As regular readers will be unsurprised to learn, I’m delighted with this perspective. Indeed tranches of this blog are devoted precisely to the important area ^[7]. I am also somewhat allergic to a focus on fripperies at the expense of substance, something I discussed most directly in “All that glisters is not gold” – some thoughts on dashboards. These perspectives seem to be well-aligned with the stances being adopted by many CDOs.

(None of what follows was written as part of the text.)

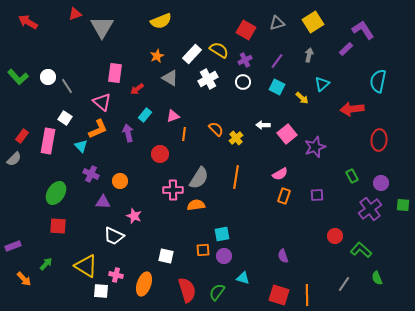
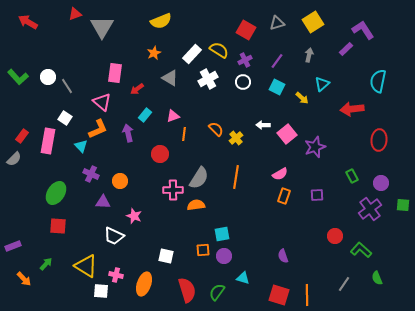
orange star at (157, 56): moved 3 px left, 3 px up
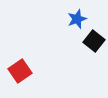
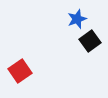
black square: moved 4 px left; rotated 15 degrees clockwise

As with any form of change, the group unanimously felt that good communication lay at the heart of success. A good CDO needs to be a consummate communicator.

Tune in next time…

I have hopefully already given some sense of the span of topics the CDO Executive Forum discussed. The final article in this short series covers a further 5 themes and then look to link these together with some more general conclusions about what a CDO should do and how they should do it.

Notes

^[1]	Somewhat encouragingly three of these were actually wise women, then maybe I am setting the bar too low!
^[2]	Though if reporting to a COO, the CDO will need to make sure that they stay close to wherever business strategy is developed; perhaps the CEO, perhaps a senior strategy or marketing executive.
^[3]	I plan to write on the CDO / CAO dichotomy in coming weeks. UPDATE: I guess it took more than a few weeks, but now see: The Chief Data Officer “Sweet Spot” and Alphabet Soup
^[4]	I will expand on this area in Theme 6, which will be part of the second article in this series.
^[5]	I actually have the cardinality wrong here as per my earlier article.
^[6]	I will return to this point in Theme 9, which again will be part of the second article in the series.
^[7]	A list of articles about cultural change in the context of information programmes may be viewed here.